Der Mann, der den Haien seit zwei Jahren ein sensationelles Gesicht und eine neue Identität verleiht, heißt Rob Pallin. Und der 51-jährige US-Amerikaner kehrte voller Hunger auf seine dritte Saison im Haifischbecken aus den Vereinigten Staaten zurück: „Es muss Teil unser Vision sein, das Play-off jedes Jahr zu fixieren. Innsbruck muss ein Team sein, das die ganze Liga kennt", diktierte Pallin, ehe er auf die Neuzugänge blickte: „Ich glaube an unser Team und die neuen Spieler."

Was es bedeutet, Teil der Haie zu sein, führte er bereits bei einem ersten Meeting aus. Der Hunger zu arbeiten und daraus folgend Spiele gewinnen zu können, sei Teil jener DNA, die die Haie stärkt. „Dazu braucht man Leadership und großartige Charaktere. Im Gegensatz zu anderen Teams, die am Papier gleich stark erschienen, hatten wir das in den beiden letzten Saisonen", nickt Pallin und musste sich dafür am Montag nur nach links zu Kapitän Tyler Spurgeon drehen. Der einwandfreie Sportsgeist des Alphatiers steht stellvertretend für den Erfolg.

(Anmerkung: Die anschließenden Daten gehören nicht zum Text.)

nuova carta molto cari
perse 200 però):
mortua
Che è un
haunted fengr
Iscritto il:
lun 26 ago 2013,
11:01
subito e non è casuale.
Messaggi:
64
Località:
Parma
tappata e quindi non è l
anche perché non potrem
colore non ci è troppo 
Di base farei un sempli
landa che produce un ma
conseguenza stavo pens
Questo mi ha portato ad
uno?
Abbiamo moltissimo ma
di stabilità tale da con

Im Wissen, dass die Liga „wieder viel besser sein wird". Routinier Spurgeon (32) will in seiner vierten Spielzeit bei den Haien aber wieder ein Stück weiter gehen: „Es ist jede Saison eine Reise. Und wir stehen erst am Beginn. Aber natürlich möchte ich bis Ende April spielen." Das käme dann der Final-Teilnahme gleich.

Weil, wie Pallin weiß, „alles ein Prozess" ist, starten die Haie am Mittwoch mit dem ersten Eistraining in Materialtests und Konditionsschübe, am Samstag will man den Fans im internen Testspiel zwischen Philipp Lindners „Flying Elbows" und Flo „Nino" Pedevillas „Violent Gents" wieder einen stimmungsvollen Vorgeschmack liefern.

Das Gesamt-Budget des Klubs weist Ried mit 2,8 Mio. Euro aus, Vorstand Kurt Mitterer verweist im Nachwuchs auch auf ein runderneuertes Trainerteam.

Mit bewährten Akteuren wie Sacha Guimond, Spurgeon, Andrew Yogan und John Lammers (u. v. l.) will man in der EBEL weiter jubeln.